Here are a few things to consider as your emerging adult is experiencing the “real world”.

  • Keep Communication Open:
    • Understand that the communication with your young adult is now different compared to when they were a child. For most of their life, they have been following all (well, maybe most) of your family house rules and heeding all your advice. The tables now have turned and your young adult is stepping out and becoming independent. I know this is scary, but it is true. All the pressures of school, money, relationships, friends and work can seem like a whirlwind and can sometimes feel overwhelming. Young adults need their parents to listen to them when they feel boggled down by life.
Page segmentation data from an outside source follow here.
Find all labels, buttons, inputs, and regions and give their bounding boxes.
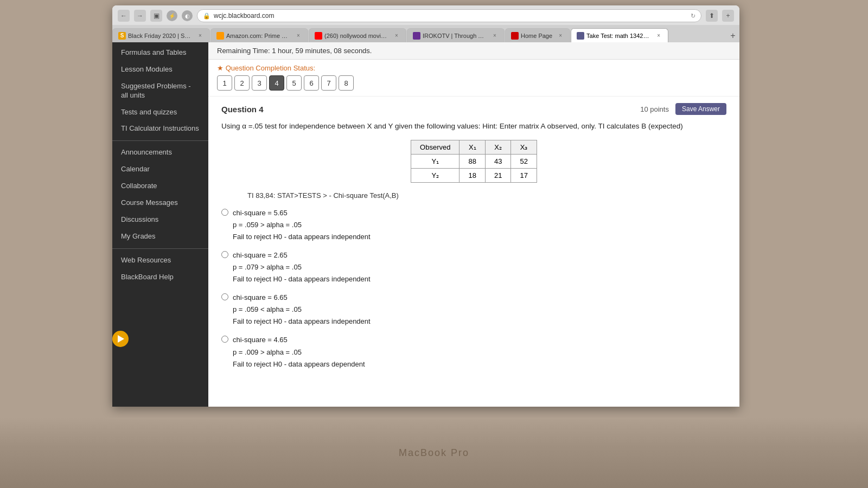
completion-label: ★ Question Completion Status: — [217, 64, 731, 72]
macbook-label: MacBook Pro — [399, 447, 469, 459]
question-num-6[interactable]: 6 — [304, 75, 319, 91]
ti-note: TI 83,84: STAT>TESTS > - Chi-square Test… — [247, 191, 726, 200]
sidebar-divider-2 — [112, 248, 208, 249]
tab-favicon-t2 — [216, 32, 224, 40]
sidebar-item-web_resources[interactable]: Web Resources — [112, 252, 208, 269]
sidebar-item-ti[interactable]: TI Calculator Instructions — [112, 120, 208, 137]
table-cell-0-2: 52 — [511, 154, 537, 168]
sidebar-item-bb_help[interactable]: BlackBoard Help — [112, 269, 208, 286]
save-answer-button[interactable]: Save Answer — [675, 103, 726, 115]
tab-label-t4: IROKOTV | Through The Wire — [423, 33, 487, 39]
radio-opt4[interactable] — [221, 336, 228, 343]
address-text: wcjc.blackboard.com — [214, 12, 274, 20]
answer-text-opt1: chi-square = 5.65p = .059 > alpha = .05F… — [233, 207, 371, 243]
table-header-3: X₃ — [511, 140, 537, 154]
radio-opt3[interactable] — [221, 293, 228, 300]
answer-options: chi-square = 5.65p = .059 > alpha = .05F… — [221, 207, 726, 370]
table-row-1: Y₂182117 — [411, 168, 537, 182]
question-completion-section: ★ Question Completion Status: 12345678 — [208, 60, 739, 97]
question-num-7[interactable]: 7 — [321, 75, 336, 91]
table-cell-1-0: 18 — [459, 168, 485, 182]
remaining-time-label: Remaining Time: — [217, 47, 270, 55]
answer-option-opt3: chi-square = 6.65p = .059 < alpha = .05F… — [221, 292, 726, 328]
answer-option-opt2: chi-square = 2.65p = .079 > alpha = .05F… — [221, 249, 726, 285]
share-button[interactable]: ⬆ — [706, 10, 718, 22]
question-area: Question 4 10 points Save Answer Using α… — [208, 97, 739, 383]
table-header-2: X₂ — [485, 140, 510, 154]
sidebar-item-calendar[interactable]: Calendar — [112, 161, 208, 178]
browser-content: Formulas and TablesLesson ModulesSuggest… — [112, 42, 739, 407]
play-icon — [118, 335, 124, 343]
sidebar-item-grades[interactable]: My Grades — [112, 228, 208, 245]
bookmark-button[interactable]: + — [722, 10, 734, 22]
refresh-icon[interactable]: ↻ — [691, 12, 695, 20]
question-num-2[interactable]: 2 — [234, 75, 250, 91]
answer-option-opt1: chi-square = 5.65p = .059 > alpha = .05F… — [221, 207, 726, 243]
remaining-time-bar: Remaining Time: 1 hour, 59 minutes, 08 s… — [208, 42, 739, 60]
tab-close-t2[interactable]: × — [295, 32, 302, 40]
sidebar-item-course_messages[interactable]: Course Messages — [112, 195, 208, 211]
question-num-3[interactable]: 3 — [252, 75, 267, 91]
lock-icon: 🔒 — [203, 12, 210, 20]
forward-button[interactable]: → — [134, 10, 146, 22]
table-cell-0-1: 43 — [485, 154, 510, 168]
question-title: Question 4 — [221, 105, 264, 114]
sidebar-item-discussions[interactable]: Discussions — [112, 211, 208, 228]
remaining-time-value: 1 hour, 59 minutes, 08 seconds. — [272, 47, 372, 55]
radio-opt1[interactable] — [221, 209, 228, 216]
browser-window: ← → ▣ ⚡ ◐ 🔒 wcjc.blackboard.com ↻ ⬆ + SB… — [112, 5, 739, 407]
tab-close-t3[interactable]: × — [393, 32, 400, 40]
sidebar-divider-1 — [112, 140, 208, 141]
macbook-bottom-bar: MacBook Pro — [0, 418, 868, 488]
tab-label-t5: Home Page — [521, 33, 552, 39]
question-numbers: 12345678 — [217, 75, 731, 91]
extension-icon-2[interactable]: ◐ — [182, 10, 193, 21]
sidebar-item-lessons[interactable]: Lesson Modules — [112, 61, 208, 78]
question-num-1[interactable]: 1 — [217, 75, 232, 91]
points-label: 10 points — [640, 105, 669, 113]
address-bar[interactable]: 🔒 wcjc.blackboard.com ↻ — [197, 9, 701, 22]
answer-option-opt4: chi-square = 4.65p = .009 > alpha = .05F… — [221, 334, 726, 370]
play-button[interactable] — [112, 331, 129, 347]
tab-close-t1[interactable]: × — [196, 32, 204, 40]
tab-close-t6[interactable]: × — [655, 32, 662, 40]
browser-controls: ← → ▣ ⚡ ◐ 🔒 wcjc.blackboard.com ↻ ⬆ + — [112, 5, 739, 25]
reader-button[interactable]: ▣ — [150, 10, 162, 22]
question-num-8[interactable]: 8 — [339, 75, 354, 91]
browser-tab-t2[interactable]: Amazon.com: Prime Video: Pri...× — [210, 28, 308, 42]
question-text: Using α =.05 test for independence betwe… — [221, 120, 726, 132]
table-row-label-1: Y₂ — [411, 168, 459, 182]
sidebar-item-suggested[interactable]: Suggested Problems - all units — [112, 78, 208, 104]
question-header: Question 4 10 points Save Answer — [221, 103, 726, 115]
question-num-4[interactable]: 4 — [269, 75, 284, 91]
browser-tab-t5[interactable]: Home Page× — [505, 28, 570, 42]
answer-text-opt4: chi-square = 4.65p = .009 > alpha = .05F… — [233, 334, 365, 370]
table-row-label-0: Y₁ — [411, 154, 459, 168]
extension-icon-1[interactable]: ⚡ — [167, 10, 177, 21]
browser-chrome: ← → ▣ ⚡ ◐ 🔒 wcjc.blackboard.com ↻ ⬆ + SB… — [112, 5, 739, 42]
main-content: Remaining Time: 1 hour, 59 minutes, 08 s… — [208, 42, 739, 407]
sidebar: Formulas and TablesLesson ModulesSuggest… — [112, 42, 208, 407]
data-table: ObservedX₁X₂X₃ Y₁884352Y₂182117 — [411, 140, 537, 183]
sidebar-item-collaborate[interactable]: Collaborate — [112, 178, 208, 195]
tab-close-t5[interactable]: × — [557, 32, 564, 40]
radio-opt2[interactable] — [221, 251, 228, 258]
browser-tab-t1[interactable]: SBlack Friday 2020 | Shop Tren...× — [112, 28, 210, 42]
tab-favicon-t5 — [511, 32, 519, 40]
browser-tab-t3[interactable]: (260) nollywood movies 2020...× — [309, 28, 406, 42]
new-tab-button[interactable]: + — [726, 29, 739, 42]
back-button[interactable]: ← — [118, 10, 130, 22]
question-num-5[interactable]: 5 — [286, 75, 302, 91]
tab-label-t6: Take Test: math 1342 unit 4 qu... — [586, 33, 650, 39]
tab-favicon-t1: S — [118, 32, 126, 40]
browser-tab-t4[interactable]: IROKOTV | Through The Wire× — [407, 28, 505, 42]
sidebar-item-formulas[interactable]: Formulas and Tables — [112, 44, 208, 61]
tab-close-t4[interactable]: × — [491, 32, 499, 40]
browser-tab-t6[interactable]: Take Test: math 1342 unit 4 qu...× — [571, 28, 668, 42]
sidebar-item-tests[interactable]: Tests and quizzes — [112, 104, 208, 121]
answer-text-opt3: chi-square = 6.65p = .059 < alpha = .05F… — [233, 292, 371, 328]
sidebar-item-announcements[interactable]: Announcements — [112, 144, 208, 161]
table-header-0: Observed — [411, 140, 459, 154]
tab-label-t3: (260) nollywood movies 2020... — [324, 33, 388, 39]
tab-favicon-t6 — [577, 32, 584, 40]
An occasional “Uh-huh” goes a lot further than you think. They might even have a few uncomfortable questions for your untrained ear. Just do what your parents did, the best you could. By the way, don’t take it personally if your child hasn’t called or text. Being 20-something is very time consuming!
  • A College Degree in 2013:
    • There is plenty of evidence to support that the higher the degree an individual can obtain, the more income they will receive to ensure financial stability. Unfortunately, during this economic downturn, recent graduates are having a tough time securing a job in their desired career field on top of paying back student loans. Whether your emerging adult goes to a community college, trade school, or university, continue to be your child’s biggest cheerleader when they are feeling discouraged.  Some may not have a career path chosen, so encourage them to look at job descriptions to help their decision. Offer guidance and support to your child even if s/he puts that advice by the wayside or ignores it. Remember that most of us had to learn some lessons the hard way.
  • You Will Always Be Mom/Dad:
    • Though the relationship has transformed, the unconditional love still remains. Your little monkey or [insert adorable childhood nickname here], is now experiencing what no textbook can describe, what no standardized test can measure, and triumphs over any 15 page paper. They are looking the world in the face and daring to dream big! Dream big with them and create an environment that involves love and support. At the end of the day, know that your child wants to make themselves proud as well as their loving parents. Make sure to pass out plenty of high-fives and little messages of I love you. 

“I’ll love you forever,
I’ll like you for always,
As long as I’m living
my baby you’ll be.”
– ”Love You Forever” by Robert N. Munsch and Sheila McGraw 


To hear more on this topic from this author, click this link to listen to their interview on Plaid for Women Radio.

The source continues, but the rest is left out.